Bien que créé par les gendarmes, le salon lillois dédié à la cybersécurité devra se passer pour sa prochaine édition du ministère des Armées et de ses émanations. Officiellement, cette impasse sur le FIC s’explique par l’augmentation des coûts de l’évènementiel. Officieusement, le torchon brûle entre la Grande Muette et les organisateurs.

Le FIC, coorganisé par la Gendarmerie nationale, devra se passer des militaires lors de sa quinzième édition, qui se tiendra du 5 au 7 avril au Grand Palais de Lille. Selon Challenge, dans un courrier du 21 décembre, le général, directeur par intérim de la Dicod (Délégation à l'information et à la communication de la Défense), demande au ministère et à ses diverses branches de faire l’impasse cette année sur le Forum International de la Cybersécurité.

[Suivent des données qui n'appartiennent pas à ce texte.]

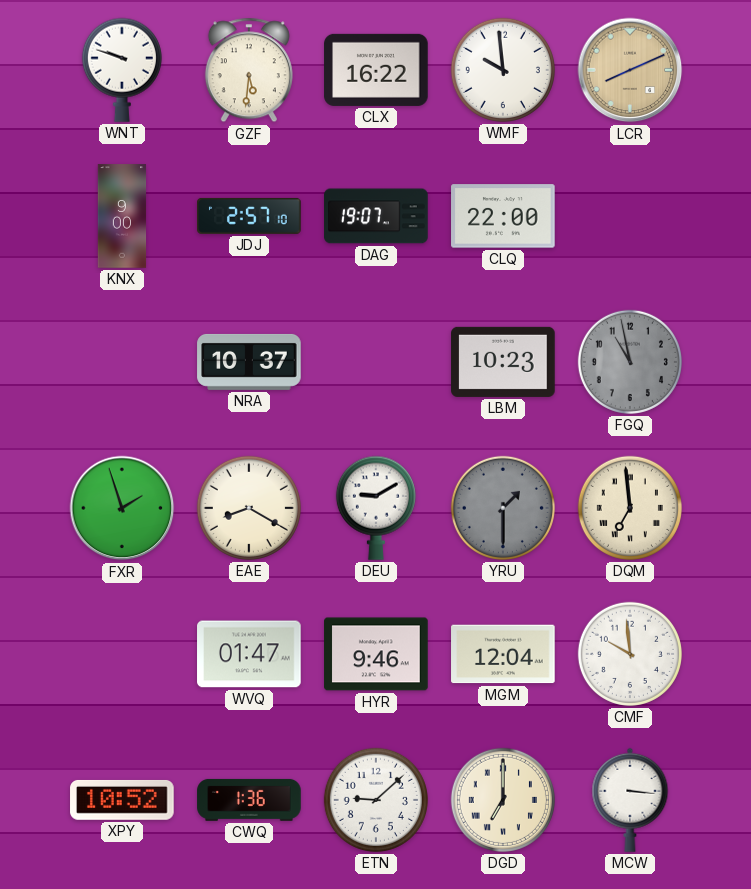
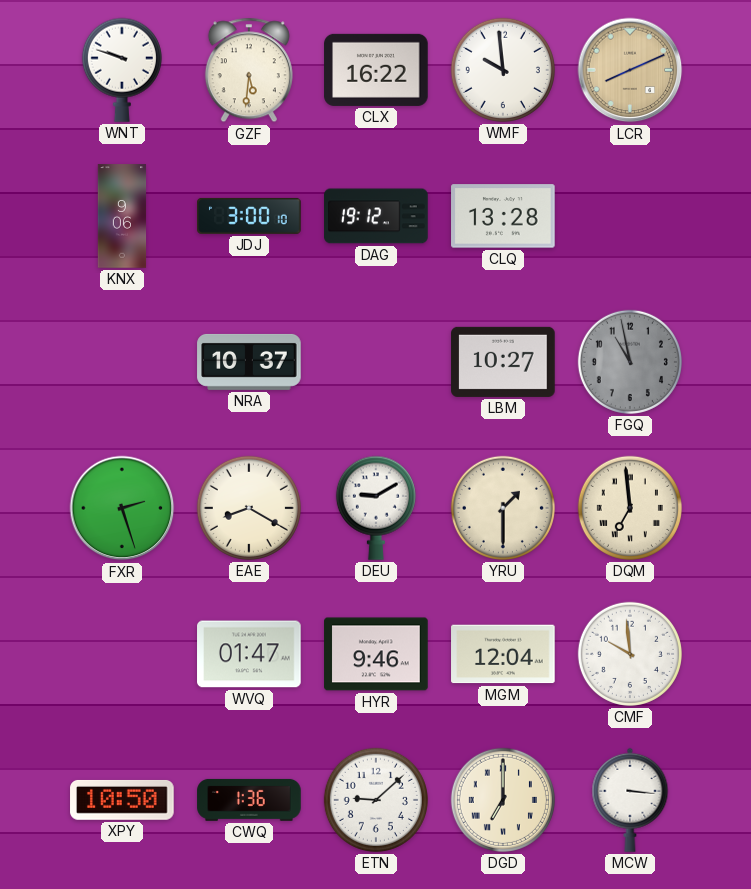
KNX: 9:00 -> 9:06
JDJ: 2:57 -> 3:00
DAG: 19:07 -> 19:12
CLQ: 22:00 -> 13:28
LBM: 10:23 -> 10:27
FXR: 1:57 -> 2:27
YRU dial: grey -> cream
XPY: 10:52 -> 10:50
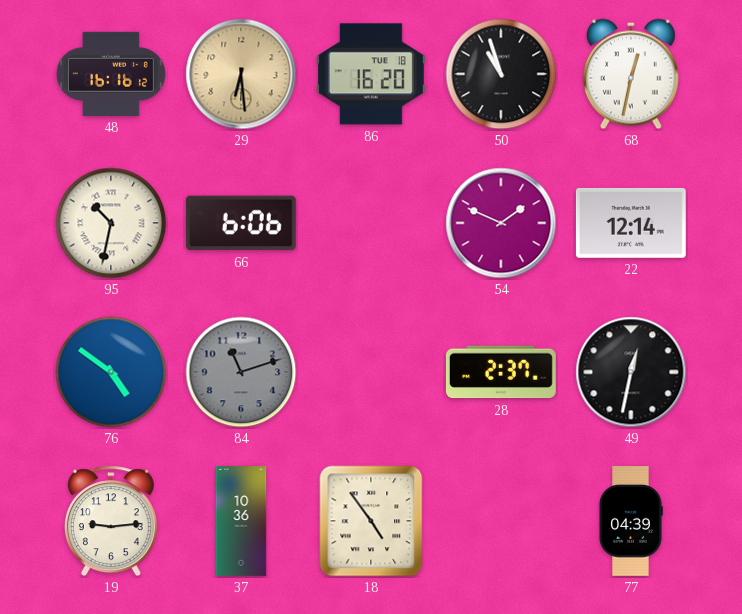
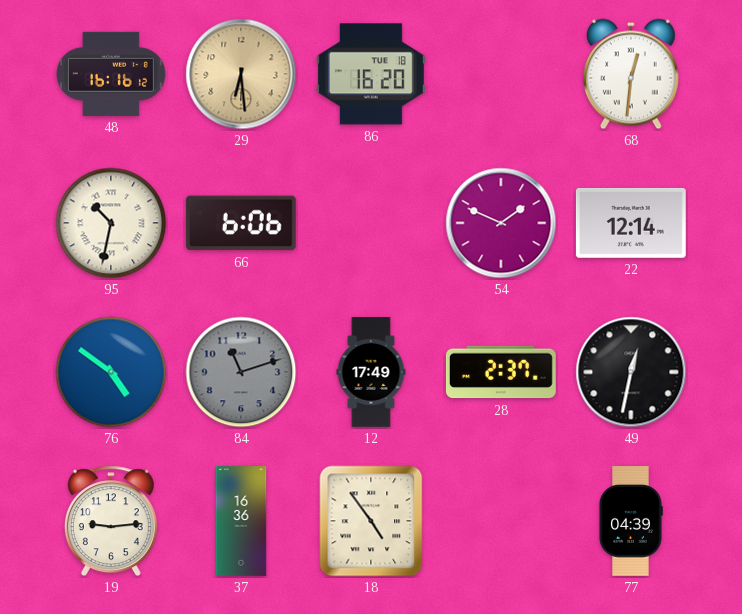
50: 10:57 -> none
68: 12:32 -> 12:31
12: none -> 17:49
37: 10:36 -> 16:36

Les militaires tiennent en effet sur le salon l’un des stands les plus imposants, mutualisé entre la DGA, le ComCyber, la DRM (Direction du renseignement militaire) ou encore la DRSD (Direction du renseignement et de la sécurité de la défense). Dans sa missive, le général Yann Gravêthe écrit que « le nombre de salons, forums et autres évènements pour lesquels la participation du ministère des Armées est sollicitée augmente d'année en année, ainsi que les coûts associés, alourdis par la très forte inflation constatée dans le domaine de l'évènementiel (+27% en dix-huit mois) ».

Pas de galonnés au FIC ?

Il s’agirait donc de réduire les dépenses évènementielles des Armées, d’autant que le Ministère organise ses propres salons, notamment celui de son fonds innovation défense, qui aura lieu en novembre. La lettre souligne qu’un examen de l'activité évènementielle de la Grande Muette sera mené lors de ce semestre. Du côté de l’organisateur, Guillaume Tissier, patron du CEIS, explique à Challenges ne pas avoir « reçu de réponse définitive à ce jour » mais être au courant « d’arbitrages en cours ».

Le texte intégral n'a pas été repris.